There is a reason for the photograph above in relation to this post. I took this picture on an island that we kayaked to while on holidays on Saltspring Island in BC last week. What looks like a white sandy beach isn't. It's actually broken shells, and is not a natural occurring beach. The natives that lived in the region ate shellfish, and this was one of the many beaches that they used to clean shellfish. It makes sense that they would do this away from their village because of the smell from piles of shells. Historians figure that the same beaches were used for thousands of years and the shells piled up. A beach changed forever by human activity, and still noticeable today. I found that idea quite profound. If a population of humans that numbered in the thousands or tens of thousands could change the look of an island through their activities, what are 6.7 billion people capable of doing?

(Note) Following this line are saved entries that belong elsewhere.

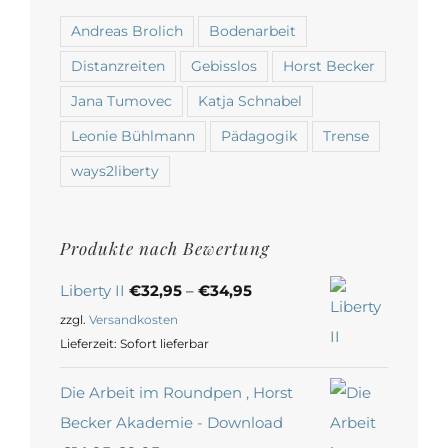
Andreas Brolich
Bodenarbeit
Distanzreiten
Gebisslos
Horst Becker
Jana Tumovec
Katja Schnabel
Leonie Bühlmann
Pädagogik
Trense
ways2liberty
Produkte nach Bewertung
Liberty II
€
32,95
–
€
34,95
zzgl.
Versandkosten
Lieferzeit:
Sofort lieferbar
Die Arbeit im Roundpen , Horst
Becker Akademie - Download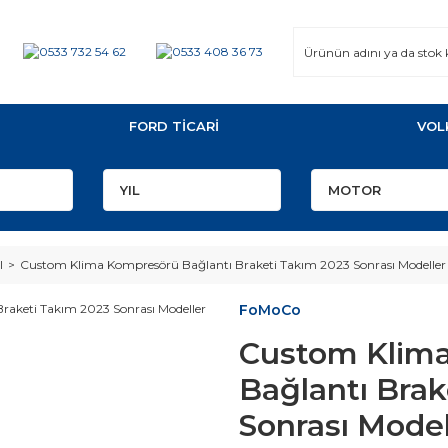
FORD TİCARİ
VOL
I
Custom Klima Kompresörü Bağlantı Braketi Takım 2023 Sonrası Modeller
FoMoCo
Custom Klim
Bağlantı Brak
Sonrası Model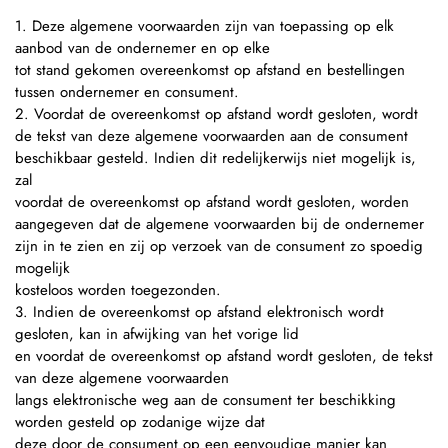
1. Deze algemene voorwaarden zijn van toepassing op elk
aanbod van de ondernemer en op elke
tot stand gekomen overeenkomst op afstand en bestellingen
tussen ondernemer en consument.
2. Voordat de overeenkomst op afstand wordt gesloten, wordt
de tekst van deze algemene voorwaarden aan de consument
beschikbaar gesteld. Indien dit redelijkerwijs niet mogelijk is,
zal
voordat de overeenkomst op afstand wordt gesloten, worden
aangegeven dat de algemene voorwaarden bij de ondernemer
zijn in te zien en zij op verzoek van de consument zo spoedig
mogelijk
kosteloos worden toegezonden.
3. Indien de overeenkomst op afstand elektronisch wordt
gesloten, kan in afwijking van het vorige lid
en voordat de overeenkomst op afstand wordt gesloten, de tekst
van deze algemene voorwaarden
langs elektronische weg aan de consument ter beschikking
worden gesteld op zodanige wijze dat
deze door de consument op een eenvoudige manier kan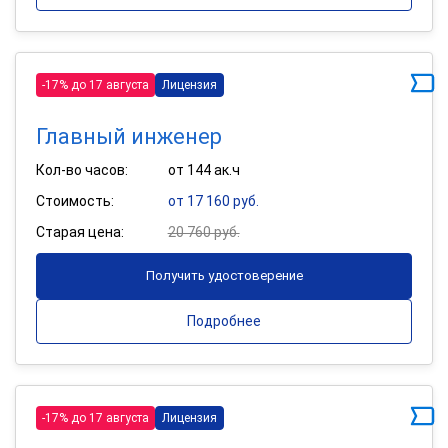
-17% до 17 августа
Лицензия
Главный инженер
Кол-во часов:
от 144 ак.ч
Стоимость:
от 17 160 руб.
Старая цена:
20 760 руб.
Получить удостоверение
Подробнее
-17% до 17 августа
Лицензия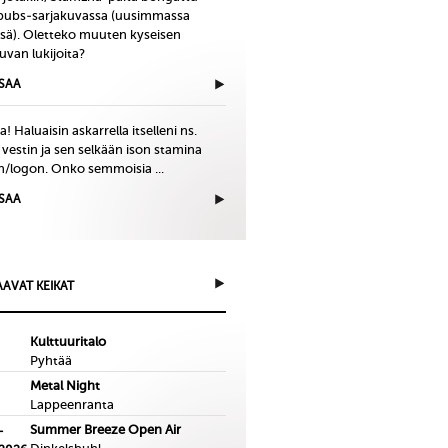
bubs-sarjakuvassa (uusimmassa
issä). Oletteko muuten kyseisen
uvan lukijoita?
ISAA
! Haluaisin askarrella itselleni ns.
 vestin ja sen selkään ison stamina
in/logon. Onko semmoisia ...
ISAA
AVAT KEIKAT
Kulttuuritalo
Pyhtää
Metal Night
Lappeenranta
Summer Breeze Open Air
-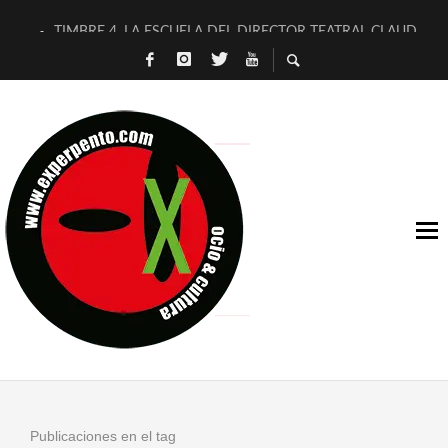
TIMBRE 4, LA ESCUELA DEL DIRECTOR TEATRAL CLAUDIO 
30 AÑOS (NO ES NADA) DE LA KATARSIS DEL TOMATAZO
MILITARES JUDÍAS EN #EXVITA
D’BALDOMEROS REINVENTAN [BITÁCORA 3.0] EN EXVITA
MARSHALL FLASH PRESENTA EN EXVITA [RELATIVA SENCILL
JOFRE BARDAGÍ EN EXVITA INTERPRETANDO A SERRAT
YORCH PRESENTA [CURSO DE ARMONÍA PERSECUTORIA] EN
MAGALÍ SARE NOS EXPLICA [DESCASADA]
«NO TENGO PUTOS SUEÑOS»
[A FUEGO] DE ESTEL DÍAZ
Publicaciones en el tag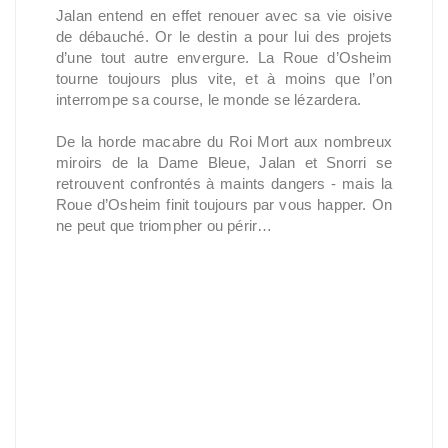
Jalan entend en effet renouer avec sa vie oisive
de débauché. Or le destin a pour lui des projets
d’une tout autre envergure. La Roue d’Osheim
tourne toujours plus vite, et à moins que l’on
interrompe sa course, le monde se lézardera.
De la horde macabre du Roi Mort aux nombreux
miroirs de la Dame Bleue, Jalan et Snorri se
retrouvent confrontés à maints dangers - mais la
Roue d’Osheim finit toujours par vous happer. On
ne peut que triompher ou périr…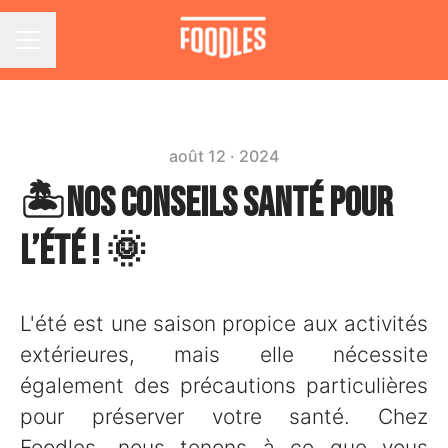
Menu carrière
août 12 · 2024
🏝️Nos Conseils santé pour
l’été ! 🌞
L'été est une saison propice aux activités
extérieures, mais elle nécessite
également des précautions particulières
pour préserver votre santé. Chez
Foodles, nous tenons à ce que vous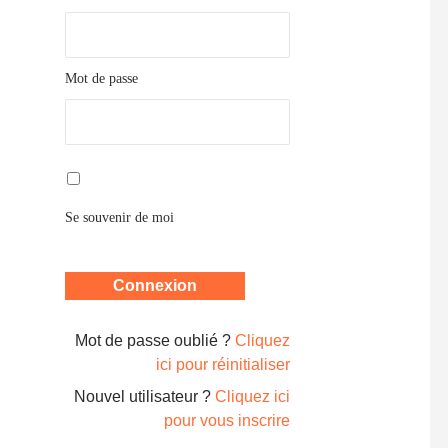
Mot de passe
Se souvenir de moi
Mot de passe oublié ?
Cliquez
ici pour réinitialiser
Nouvel utilisateur ?
Cliquez ici
pour vous inscrire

I think the main obstacle to convince people that they should do something about the environment is to convince them that we do have a large impact on our environment, and that we can cause changes on a global scale. I sometimes find it hard to believe that some people can't see these things, but when I start to think about modern lifestyle it does make sense. We spend our lives in our homes venturing out to head to work and shop. We spend most of our time in large cities or in the case of rural Manitoba surrounded by farms. All man made environments. We have separated ourselves from world's environment.

If there was one thing that I think people should do to convince them that we are damaging the earth, I think they should get out into the wilderness. Hike, camp, canoe, kayak, or any other activity that gets them away from a man made environment. From there people can better see how much we have already changed our environment, and how quickly we are continuing to do it.

Why Be Green?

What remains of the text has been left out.